You are viewing a plain text version of this content. The canonical link for it is here.
Posted to dev@httpd.apache.org by Amol Dev <de...@yahoo.com> on 2007/03/18 02:53:20 UTC

mod_cgid and accept() loop

After running the Apache-2.0.58 server on mod_cgid on HPUX B.11.23 PA for 3-4 days all of sudden I see the following errors in error_log. 

"[Fri Mar 16 07:23:53 2007] [error] (231)Software caused connection abort: Error accepting on cgid socket" 

There were 18 millons such entries in 30 minutes which mean the cgid daemon was under infinite loop.  Error '231'  is ECONNABORTED, which is not handled by mod_cgid and puts the accept() into infinite loop. Not sure why would this socket be shutdown() by anything. But if it does get ECONNABORTED how should mod_cgid handle it?  Should we handle this error by setting daemon_should_exit++? Does that respawn new daemon without interruption?

Thank you,
Amol Dev


 
____________________________________________________________________________________
No need to miss a message. Get email on-the-go 
with Yahoo! Mail for Mobile. Get started.
http://mobile.yahoo.com/mail 

Re: mod_cgid and accept() loop

Posted by Jeff Trawick <tr...@gmail.com>.
On 3/17/07, Amol Dev <de...@yahoo.com> wrote:
> After running the Apache-2.0.58 server on mod_cgid on HPUX B.11.23 PA for 3-4 days all of sudden I see the following errors in error_log.
>
> "[Fri Mar 16 07:23:53 2007] [error] (231)Software caused connection abort: Error accepting on cgid socket"
>
> There were 18 millons such entries in 30 minutes which mean the cgid daemon was under infinite loop.

        len = sizeof(unix_addr);
        sd2 = accept(sd, (struct sockaddr *)&unix_addr, &len);
        if (sd2 < 0) {
            if (errno != EINTR) {
                ap_log_error(APLOG_MARK, APLOG_ERR, errno,
                             (server_rec *)data,
                             "Error accepting on cgid socket");
            }
            continue;
        }

>  Error '231'  is ECONNABORTED, which is not handled by mod_cgid and puts the
>accept() into infinite loop.

no, ECONNABORTED will generate a log message and go back into accept
and wait for a new connection; it takes an infinite number of such
connections (or kernel acting like there is) to create an infinite
loop there

perhaps the kernel is confused?  some unknown glitch caused a
connection to be aborted once, and kernel has left it on an internal
queue even after accept() is called?

> Not sure why would this socket be shutdown() by anything. But if it does get
>ECONNABORTED how should mod_cgid handle it?

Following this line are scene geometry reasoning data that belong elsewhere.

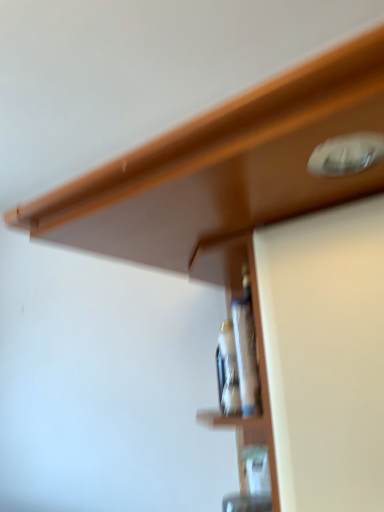 Question: Would you consider translucent glass bottle at center, the 1th bottle viewed from the back, to be distant from translucent glass bottle at center, acting as the second bottle starting from the back?

Choices:
 (A) yes
 (B) no

Answer: (B)

Question: Is translucent glass bottle at center, the 1th bottle viewed from the back, facing towards translucent glass bottle at center, the first bottle when ordered from front to back?

Choices:
 (A) no
 (B) yes

Answer: (A)

Question: Is translucent glass bottle at center, the 1th bottle viewed from the back, directly adjacent to translucent glass bottle at center, acting as the second bottle starting from the back?

Choices:
 (A) no
 (B) yes

Answer: (B)

Question: Would you say translucent glass bottle at center, the 1th bottle viewed from the back, contains translucent glass bottle at center, the first bottle when ordered from front to back?

Choices:
 (A) no
 (B) yes

Answer: (A)

Question: From a real-world perspective, is translucent glass bottle at center, the 2th bottle when ordered from front to back, located higher than translucent glass bottle at center, acting as the second bottle starting from the back?

Choices:
 (A) no
 (B) yes

Answer: (A)

Question: Is the position of translucent glass bottle at center, the 1th bottle viewed from the back, more distant than that of translucent glass bottle at center, acting as the second bottle starting from the back?

Choices:
 (A) no
 (B) yes

Answer: (B)

Question: From the image's perspective, is translucent glass bottle at center, the first bottle when ordered from front to back, under translucent glass bottle at center, the 1th bottle viewed from the back?

Choices:
 (A) yes
 (B) no

Answer: (B)

Question: Does translucent glass bottle at center, the first bottle when ordered from front to back, come behind translucent glass bottle at center, the 1th bottle viewed from the back?

Choices:
 (A) no
 (B) yes

Answer: (A)

Question: Is translucent glass bottle at center, the first bottle when ordered from front to back, not near translucent glass bottle at center, the 1th bottle viewed from the back?

Choices:
 (A) yes
 (B) no

Answer: (B)

Question: From a real-world perspective, is translucent glass bottle at center, acting as the second bottle starting from the back, physically below translucent glass bottle at center, the 1th bottle viewed from the back?

Choices:
 (A) no
 (B) yes

Answer: (A)

Question: Can you confirm if translucent glass bottle at center, acting as the second bottle starting from the back, is positioned to the right of translucent glass bottle at center, the 1th bottle viewed from the back?

Choices:
 (A) yes
 (B) no

Answer: (B)

Question: Is translucent glass bottle at center, the first bottle when ordered from front to back, to the left of translucent glass bottle at center, the 1th bottle viewed from the back, from the viewer's perspective?

Choices:
 (A) yes
 (B) no

Answer: (A)

Question: Considering the relative positions of translucent glass bottle at center, acting as the second bottle starting from the back, and translucent glass bottle at center, the 1th bottle viewed from the back, in the image provided, is translucent glass bottle at center, acting as the second bottle starting from the back, to the left or to the right of translucent glass bottle at center, the 1th bottle viewed from the back,?

Choices:
 (A) right
 (B) left

Answer: (B) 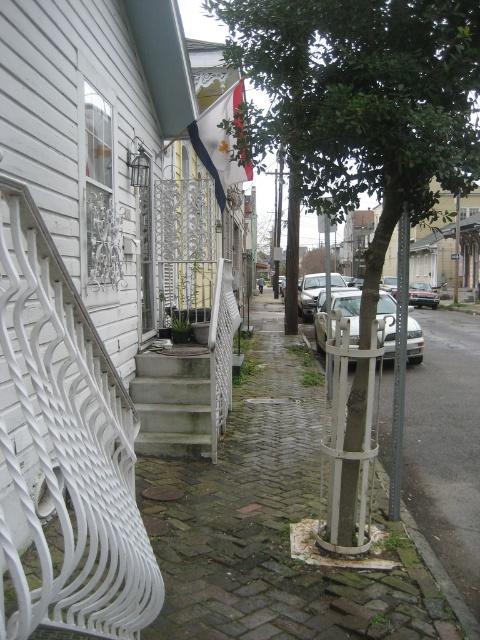 You are standing at the entrance of the white painted house with a decorative wrought iron railing. You want to walk straight ahead towards the center of the image. Will you encounter the white painted metal tree at center before reaching the middle of the cobblestone street?

The white painted metal tree at center is located at coordinates (445, 449), which places it near the lower right portion of the image. Since you are starting at the entrance of the house and walking straight ahead towards the center, you would reach the middle of the cobblestone street before encountering the white painted metal tree at center.

You are standing at the point marked as point (172, 403). Which object are you standing on?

It handles it correctly today IMHO.

Without information on root cause of the kernel acting like there is
an endless number of aborted connections to the mod_cgid socket, I
wouldn't suggest any change to Apache.

>  Should we handle this error by setting daemon_should_exit++? Does that respawn
>new daemon without interruption?

You may wish to make a local modification to have the cgid process
exit if, for example, 10 consecutive calls to accept() return
-1/ECONNABORTED.

You may first want to try to catch it happening again and use tusc to
see if child process(es) handling request are repeatedly trying to
connect to mod_cgid's socket.  If they're not doing anything wrong,
see about applicable kernel patches.

If by chance you're using HP's Apache-based server and have support
for it, give them a call.  If anybody has heard of this before they
would likely be in the know.